Comme le rapporte Numerama, le Premier ministre, Sébastien Lecornu, a annoncé ce mardi 16 juin 2026 que la France allait rompre son contrat avec le géant américain Palantir et opter pour ChapsVision, une entreprise déjà sélectionnée par Berlin pour assurer des missions similaires au profit du renseignement intérieur allemand, le BfV. Cette décision intervient six mois après la reconduction du contrat avec Palantir, qui devait courir jusqu'en 2028.

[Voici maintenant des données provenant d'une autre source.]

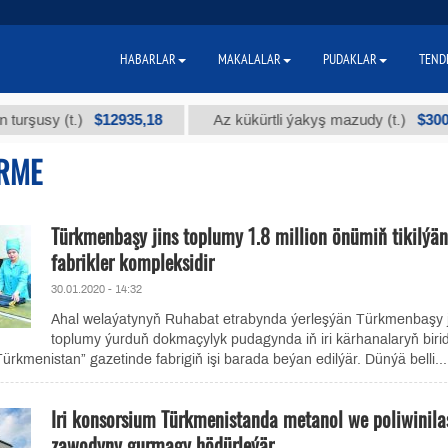
HABARLAR
MAKALALAR
PUDAKLAR
TEND
$12935,18
$300
y (t.)
Az kükürtli ýakyş mazudy (t.)
ERME
Türkmenbaşy jins toplumy 1.8 million önümiň tikilýän
fabrikler kompleksidir
30.01.2020 - 14:32
Ahal welaýatynyň Ruhabat etrabynda ýerleşýän Türkmenbaşy j
toplumy ýurduň dokmaçylyk pudagynda iň iri kärhanalaryň birid
Türkmenistan” gazetinde fabrigiň işi barada beýan edilýär. Dünýä belli...
Iri konsorsium Türkmenistanda metanol we poliwinila
zawodyny gurmagy hödürleýär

Cette annonce s'inscrit dans une stratégie systémique de déploiement d'une intelligence artificielle (IA) souveraine au cœur de l'administration française. Sébastien Lecornu a justifié cette décision en déclarant : « Nous ne pouvons pas accepter de nouvelles dépendances stratégiques dans le numérique », et a affirmé la volonté de « construire une véritable autonomie » pour ne « pas dépendre du bon vouloir de certains partenaires, capables (…) de couper le robinet d'accès » à l'IA.
Ce qu'il faut retenir
- La France rompt son contrat avec Palantir et opte pour ChapsVision.
- Le contrat avec Palantir devait courir jusqu'en 2028.
- La décision s'inscrit dans une stratégie de déploiement d'une IA souveraine.
- Le gouvernement investira 655 millions d'euros supplémentaires dans le développement de l'IA via le programme France 2030.
Le contexte de la décision
Cette décision intervient dans un contexte de crispation autour de la souveraineté numérique, notamment après la coupure de Fable 5 décidée par Washington, qui a remis sur le devant de la scène les craintes liées à un éventuel « kill switch » sur les outils numériques étrangers. La France souhaite ainsi assurer sa résilience numérique et ne pas dépendre de partenaires étrangers pour ses outils de renseignement et de sécurité.
Comme le souligne Sébastien Lecornu, « le temps des expérimentations est terminé » et il est désormais temps de « généraliser » l'IA dans les services publics français. Le gouvernement a également annoncé la généralisation de son outil conversationnel, l'Assistant, à environ un million d'agents publics, après une phase de test menée auprès de 10 000 fonctionnaires des ministères de l'Intérieur, de la Justice et de Bercy.
Les implications de la décision
La décision de rompre le contrat avec Palantir et d'opter pour ChapsVision a des implications importantes pour la souveraineté numérique de la France. Elle marque une étape significative dans la stratégie de déploiement d'une IA souveraine et montre la volonté du gouvernement de prendre le contrôle de ses outils de renseignement et de sécurité.
Le gouvernement a également annoncé un effort budgétaire important pour soutenir le développement de l'IA, avec 655 millions d'euros supplémentaires qui seront consacrés à ce domaine via le programme France 2030. Cet investissement devrait permettre de soutenir les infrastructures, le calcul, la recherche et les filières industrielles liées à l'IA.
En conclusion, la décision de la France de rompre son contrat avec Palantir et d'opter pour ChapsVision marque une étape importante dans sa stratégie de déploiement d'une IA souveraine. Il reste à voir comment cette décision sera mise en œuvre et quels seront les résultats concrets de cette nouvelle orientation.